Well, actually i've been teaching for the third week. Let's see:
week 1: teaching speaking for 2 classes
week 2: four classes on Monday (incredible). + 2 on thursday
week 3: 4 classes again on monday (today)
Last night i was up preparing the lesson until 2 am. this morning i have to wake up at 6.30 while it's extremely comfortable sleeping. i was 5 mins late and went straight past my boss when she was talking non-stop. the beginning of the morning was terrible - forgot one of the tape at home have to think of another (boring) activity for students. They were so silent this morning - I feel like a fool standing there, saying things I don't know where they cam from - from my aspie mind. I was feeling so uneasy and had to use my strength to make me more confident.

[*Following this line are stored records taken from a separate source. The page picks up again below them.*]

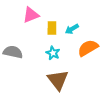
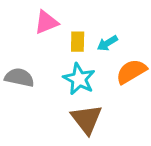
cyan star: (53, 53) -> (79, 79), size x1.5

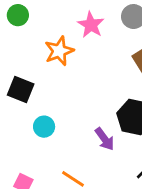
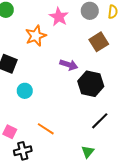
purple arrow: (105, 139) -> (69, 65), moved, turned -36

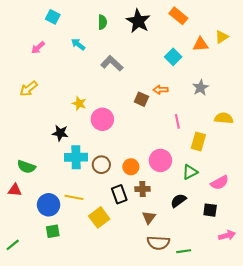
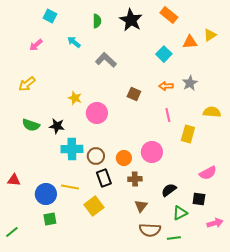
orange arrow: (160, 90) -> (166, 86), moved
green semicircle: (26, 167) -> (31, 125), moved
green triangle: (190, 172) -> (180, 213), moved
black rectangle: (119, 194) -> (104, 178), moved

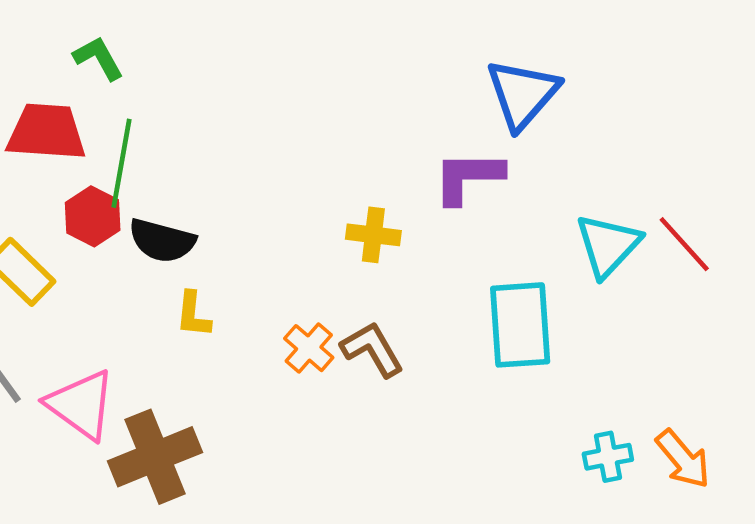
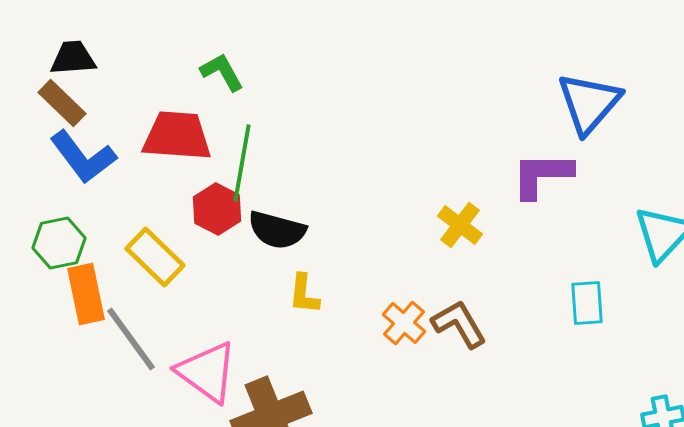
yellow cross: (373, 235) -> (460, 225), turned 30
cyan rectangle: (520, 325) -> (587, 303), size x0.6

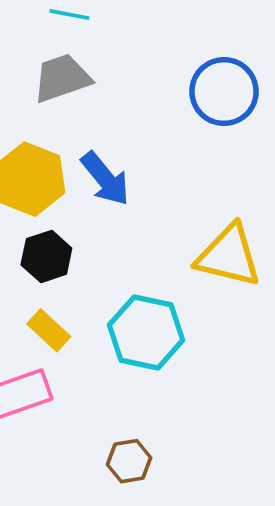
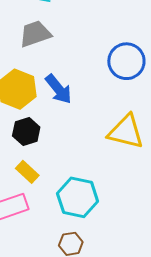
blue circle: (224, 92) -> (126, 61), moved
cyan hexagon: (146, 333) -> (78, 197), moved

I started lecturing - whatever topic I can and relate to the lesson (education fees, IELTS cost etc.). The students stared at me. WTF, I really don't know what's in their mind. They must be thinking that I'm really dumb and stupid to say all the you-know-what-it-is facts.
Worse, in the second class, the vice monitor has some very strange actions. She mocked my behavior - the way I nodded my head to emphasize my commands. Phew, I felt dumber and dumber, standing in front of them like an idiot. I left the classroom, trying to say "goodbye, see you again", trying to appear NT.
I felt like a loser. Everytime I left a class I teach.
Then comes the afternoon. The students annoyingly stared at me. I applied the experience in the morning, lecturing again, don't care whether they're listening. Almost any topic that comes to my mind. Sometimes I can't use the structure fluently.
When in the last class, I did let my emotion reveal a little bit. I even don't care suppressing more, thinking I'll find another job. I cannot stand seeing so many people a day like that. In front of students I talk as if I haven't ever talked in my life. In front of my colleagues and senior colleagues + boss, i'm as quiet as a mouse, staring blankly at them.
I felt as if this work is killing me, squeezing every piece of energy and food I tried to fill in my stomach. Yes, you see, coming home my back seems like breaking b/c I've been standing long-hour for the day.
I was even on the very first step of the tenure - i'll be fired at anytime. several days ago, i thought of telling my boss that i'm an aspie (hell, she doesn't even the term) and ask her for accommodations. now i don't want to do it anymore. sooner or later, i'll be fired or i'll kick my own ass outta here b/c my conscience hurts each time I go to the class and preaching students those painful words.